My point is, I think we should all treat each other with respect because it’s the right thing to do. I hold the door open for anyone who’s behind me, regardless of gender, because I’m a decent person and that’s what decent people do. I have even noticed guys being uncomfortable by me holding the door open for them because this idea of “chivalry” is so ingrained in their mind that they think that they are somehow less manly for allowing me to hold the door open for them (or maybe for failing to hold the door open for me?)
I want to reiterate that I’m not saying that I don’t appreciate this behavior. I appreciate it when some one does hold the door for me or holds the elevator for me, but I want people to do this because I’m also a person deserving of respect, not because I’m a woman who supposedly needs to be taken care of.
I also want to mention that I’m in a long-term relationship with a guy who has done traditionally “chivalrous,” or as I like to call “courteous,” things for me from the start, but these things are reciprocated. We’ve been together for two-and-a-half years and we both hold the door open for each other (based on who’s in front of who), we take turns paying for things, and we both spoil each other. It’s not about being nice to get something in return, it about being nice because you care.

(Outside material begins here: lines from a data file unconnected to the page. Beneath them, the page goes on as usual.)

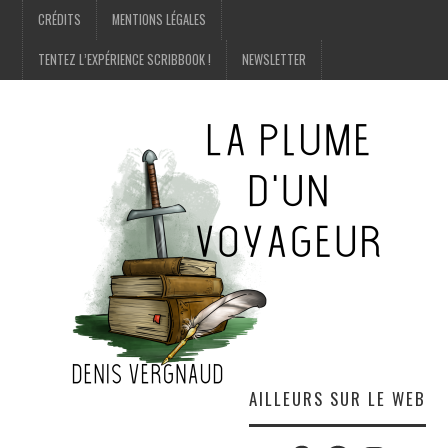
CRÉDITS
MENTIONS LÉGALES
TENTEZ L’EXPÉRIENCE SCRIBBOOK !
NEWSLETTER
AILLEURS SUR LE WEB
Twitter
Amazon
Facebook
Instagram
E-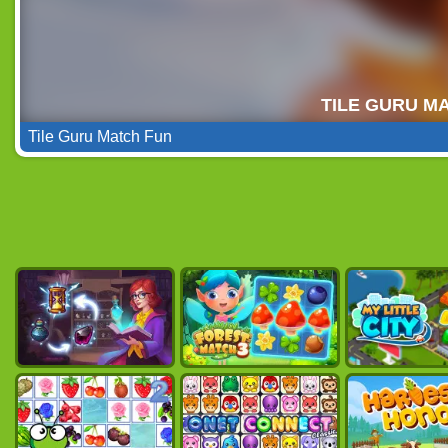
Tile Guru Match Fun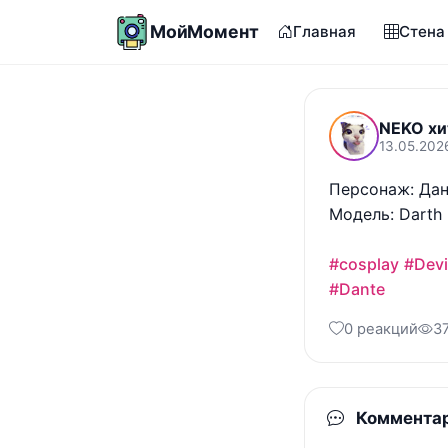
МойМомент
Главная
Стена
NEKO хи
13.05.202
Персонаж: Дант
Модель: Darth 
#cosplay
#Dev
#Dante
0 реакций
3
Коммента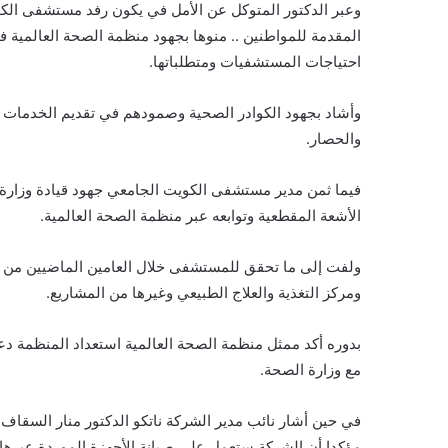
وعبر الدكتور المتوكل عن الأمل في يكون رفد مستشفى الكوي
المقدمة للمواطنين .. منوها بجهود منظمة الصحة العالمية في
احتياجات المستشفيات ومتطلباتها.
وأشاد بجهود الكوادر الصحية وصمودهم في تقديم الخدمات 
والحصار.
فيما ثمن مدير مستشفى الكويت الجامعي جهود قيادة وزار
الأشعة المقطعية وتوابعه عبر منظمة الصحة العالمية.
ولفت إلى ما تحقق للمستشفى خلال العامين الماضيين من مش
ومركز التغذية والعلاج الطبيعي وغيرها من المشاريع.
بدوره أكد ممثل منظمة الصحة العالمية استعداد المنظمة دع
مع وزارة الصحة.
في حين أشار نائب مدير الشركة ناتكو الدكتور منار السقاف
مؤكدا أن الشركة ستعمل على صيانة الأجهزة الموردة عبره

Side note: It’s apparently chivalrous or gentlemen-ly for the guy to walk on the side of the sidewalk where traffic is, while the woman walks on the inside. Apparently, the reasoning for this is so if anything goes wrong, the guy will be hit by the car and the woman will be safe. I seriously just learned this by a picture circulating on Facebook and my mind was blown. It’s ridiculous.
Now, you might be wondering how the hell “chivalry” is a reproductive justice issue, and I suppose you could say that the code itself isn’t, but the larger implications of this so-called “code of ethics” certainly are. I would go as far to say that almost any cultural norm that thrives off of the idea of women being fragile and weak is a reproductive justice issue.
These ideas of “female fragility,” women requiring a protector and women supposedly not being able to decide anything for themselves are all ideas that solidified the systematic oppression that women faced and continue to face today. These ideas grew and became negative forces in our society, they’re implications and impact are still felt now.
Maybe this code was made with good intentions, and likely so, but it doesn’t suddenly dismiss the negatives that come as a result. The term “chivalry” is old and outdated. It was used as a code of ethics for knights, then reinterpreted by bards and poets, I think 2015 is a good time to let the old phrase go and kindly welcome “courtesy,” “respect,” and “politeness” to take its place.